=Paper= {{Paper |id=Vol-2785/paper12 |storemode=property |title=Electricity Network Constraint Management using Individualised Demand Aware Price Policies |pdfUrl=https://ceur-ws.org/Vol-2785/paper12.pdf |volume=Vol-2785 |authors=I. Melatti,V. Alimguzhin,F. Mari,M. Prodanovic ,B. Hayes |dblpUrl=https://dblp.org/rec/conf/overlay/MelattiAMPH20 }} ==Electricity Network Constraint Management using Individualised Demand Aware Price Policies == https://ceur-ws.org/Vol-2785/paper12.pdf
                                                    Proceedings of the
       2nd Workshop on Artificial Intelligence and Formal Verification, Logics, Automata and Synthesis (OVERLAY),
                                                    September 25, 2020




     Electricity Network Constraint Management using
        Individualised Demand Aware Price Policies

          I. Melatti 1 , V. Alimguzhin 1 , F. Mari 2 , M. Prodanovic 3 , and B. Hayes 4
                   1
                  Computer Science Dept., Sapienza University of Rome, Italy
2
    Dept. of Movement, Human and Health Sciences, University of Rome “Foro Italico”, Italy
                   3
                     Electrical Systems Unit, IMDEA Energy Institute, Spain
           4
             Electrical and Electronic Engineering, University College Cork, Ireland


                                                      Abstract

                  Electric Distribution Network constraint management is employed by Distribu-
              tion System Operators in order to keep inside desired safety bounds the aggregated
              power demand at each network substation.
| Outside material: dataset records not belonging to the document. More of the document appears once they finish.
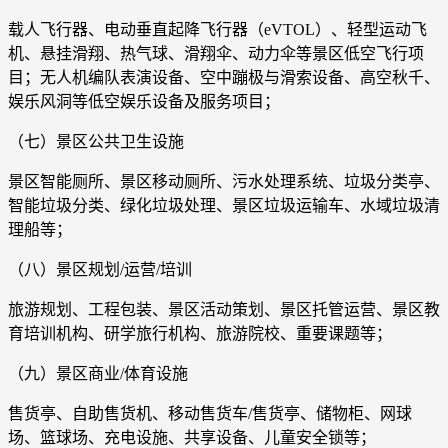
载人飞行器、电动垂直起降飞行器（eVTOL）、轻型运动飞
机、悬挂滑翔、热气球、滑翔伞、动力伞等景区低空飞行项
目；无人机编队表演设备、空中蹦极与滑索设备、高空秋千、
娱乐风洞等低空娱乐设备及服务项目；
（七）景区公共卫生设施
景区智能厕所、景区移动厕所、污水处理系统、垃圾分类亭、
智能垃圾分类、绿化垃圾处理、景区垃圾运输车、水域垃圾清
理船等；
（八）景区规划/运营/培训
旅游规划、工程包装、景区活动策划、景区托管运营、景区教
育培训机构、研学旅行机构、旅游院校、重要课题等；
（九）景区商业/体育设施
售货亭、自助售货机、移动售货车/售货亭、储物柜、网球
场、篮球场、充电设施、共享设备、儿童安全锁等；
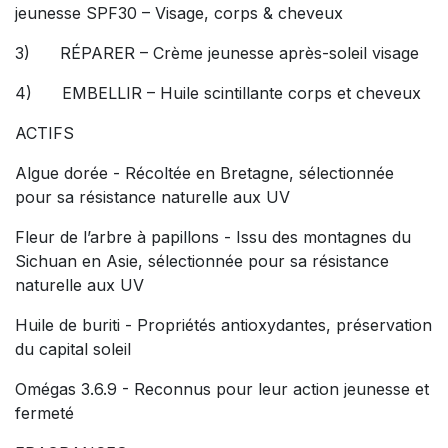
jeunesse SPF30 – Visage, corps & cheveux
3)
RÉPARER – Crème jeunesse après-soleil visage
4)
EMBELLIR – Huile scintillante corps et cheveux
ACTIFS
Algue dorée - Récoltée en Bretagne, sélectionnée
pour sa résistance naturelle aux UV
Fleur de l’arbre à papillons - Issu des montagnes du
Sichuan en Asie, sélectionnée pour sa résistance
naturelle aux UV
Huile de buriti - Propriétés antioxydantes, préservation
du capital soleil
Omégas 3.6.9 - Reconnus pour leur action jeunesse et
fermeté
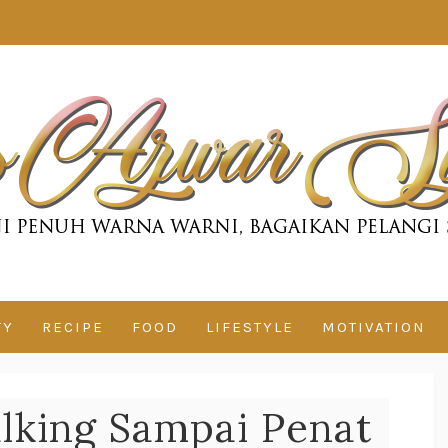
TY
RECIPE
FOOD
LIFESTYLE
MOTIVATION
lking Sampai Penat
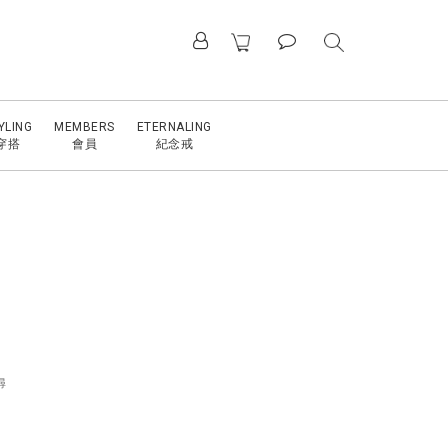
YLING
MEMBERS
ETERNALING
穿搭
會員
紀念戒
尋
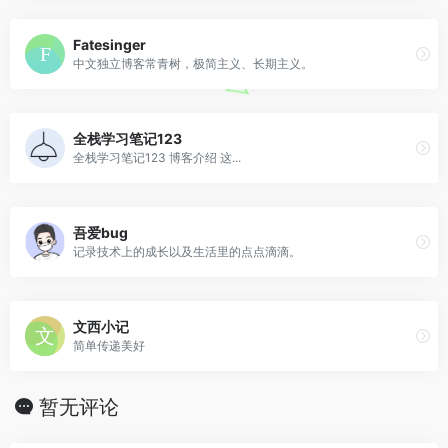
Fatesinger
中文独立博客常青树，极简主义、长期主义。
全栈学习笔记123
全栈学习笔记123 博客介绍 这...
吾爱bug
记录技术上的成长以及生活里的点点滴滴。
文西小记
简单传递美好
暂无评论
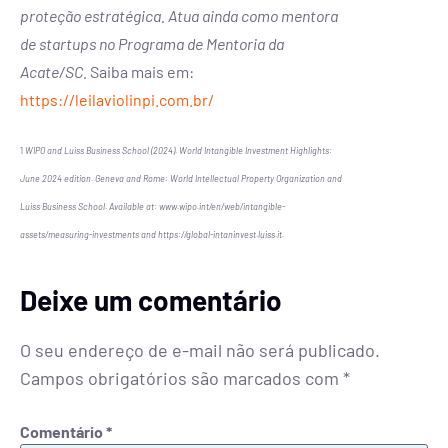
proteção estratégica. Atua ainda como mentora
de startups no Programa de Mentoria da
Acate/SC.
Saiba mais em:
https://leilaviolinpi.com.br/
1
WIPO and Luiss Business School (2024). World Intangible Investment Highlights:
June 2024 edition. Geneva and Rome: World Intellectual Property Organization and
Luiss Business School. Available at: www.wipo.int/en/web/intangible-
assets/measuring-investments and https://global-intaninvest.luiss.it.
Deixe um comentário
O seu endereço de e-mail não será publicado.
Campos obrigatórios são marcados com
*
Comentário
*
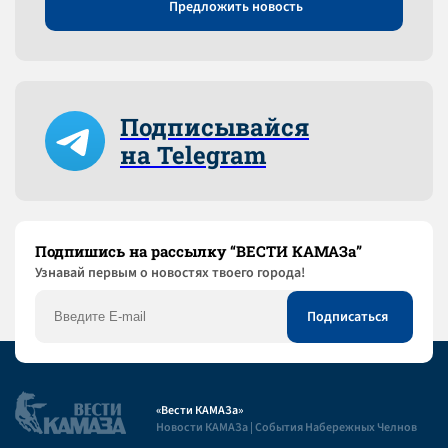
Предложить новость
Подписывайся
на Telegram
Подпишись на рассылку “ВЕСТИ КАМАЗа”
Узнaвай первым о новостях твоего города!
«Вести КАМАЗа»
Новости КАМАЗа | События Набережных Челнов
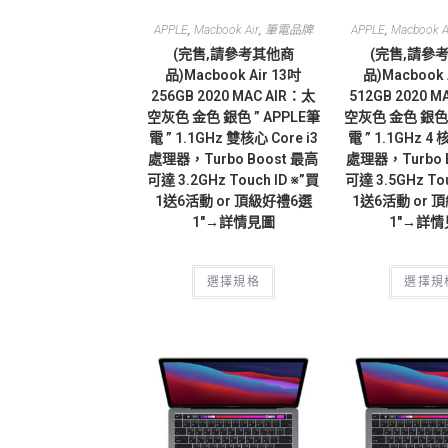
,
,
,
APPLE
Macbook Air
筆電品牌
APPLE
Macbook A
(完售,請參考其他商
(完售,請參
品)Macbook Air 13吋
品)Macbook 
256GB 2020 MAC AIR：太
512GB 2020 M
空灰色 金色 銀色 ” APPLE筆
空灰色 金色 銀色 
電 ” 1.1GHz 雙核心 Core i3
電 ” 1.1GHz 4 
處理器，Turbo Boost 最高
處理器，Turbo 
可達 3.2GHz Touch ID ※”買
可達 3.5GHz Tou
1送6活動 or 頂級好禮6選
1送6活動 or 
1″→詳情見圖
1″→詳
選擇規格
選擇規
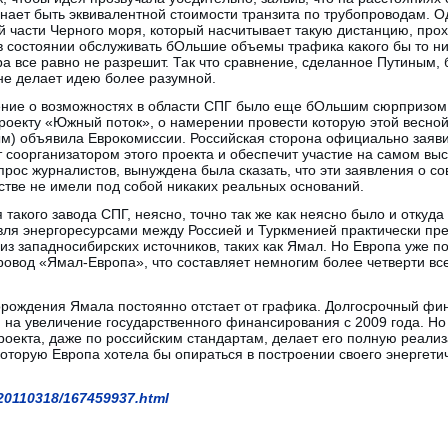
инает быть эквивалентной стоимости транзита по трубопроводам. 
ой части Черного моря, который насчитывает такую дистанцию, прох
в состоянии обслуживать бОльшие объемы трафика какого бы то ни
а все равно не разрешит. Так что сравнение, сделанное Путиным, 
не делает идею более разумной.
ние о возможностях в области СПГ было еще бОльшим сюрпризом
роекту «Южный поток», о намерении провести которую этой весной
ым) объявила Еврокомиссии. Российская сторона официально заяв
 соорганизатором этого проекта и обеспечит участие на самом вы
прос журналистов, вынуждена была сказать, что эти заявления о с
тве не имели под собой никаких реальных оснований.
я такого завода СПГ, неясно, точно так же как неясно было и откуд
говля энергоресурсами между Россией и Туркменией практически пре
 из западносибирских источников, таких как Ямал. Но Европа уже 
провод «Ямал-Европа», что составляет немногим более четверти вс
орождения Ямала постоянно отстает от графика. Долгосрочный фин
я на увеличение государственного финансирования с 2009 года. Но 
роекта, даже по российским стандартам, делает его полную реали
которую Европа хотела бы опираться в построении своего энергети
c/20110318/167459937.html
In our context, such aggregated power
              demand is due to residential users requiring electricity to the substation they are
              connected to. This enables saving in substation maintenance and energy peak
              production, as users typically tend to use little energy for most of the day, except
              for demand peaks, especially during evenings. The main workhorse to obtain such
              a goal is Demand Side Management, that is, trying to change the users demand in
              order to meet aggregated demand safety bounds.
                  In this short paper, we introduce the problem and briefly review our recent
              approach to perform Demand Side Management for Electric Distribution Network
              constraint management, based on a network state estimator and a Model Predictive
              Control scheme. We also show experimental results on large scenarios using a real
              Electric Distribution Network in Denmark.


1      Introduction
An Electric Distribution Network (EDN) is composed of electrical substations, each servicing a number
of residential users. The typical users behaviour, as for electricity power demand, is to use little energy
for most of the day, and then request much electricity during the evening (demand peak). This increases
costs for Distribution System Operators (DSOs) managing the EDN, as it results in peak power plant
usage [37] and substation ageing [51]. In order to counteract such a problem, DSOs have to: i) detect,
for each substation, the desired safety power bounds for the aggregated power demand, resulting from
summing up the electricity power requested by all residential users connected to the same substation; and
ii) enforce such bounds. This activity is typical referred to as network constraint management.
     The main tool DSOs use in order to minimise the aggregated power demand outside substation
desired bounds is Demand Side Management (DSM). Namely, DSOs try to modify the users power
demand by employing either i) Direct Load Control (DLC), i.e., directly acting on users appliances (see,
e.g., [39, 44, 20]) or ii) Autonomous Demand Response (DR), i.e., trying to economically incentivise users
to shift their demands (see Section 5 for a discussion of the literature). Namely, in the DR setting, each

                  Copyright © 2020 for this paper by its authors.
                  Use permitted under Creative Commons License Attribution 4.0 International (CC BY 4.0).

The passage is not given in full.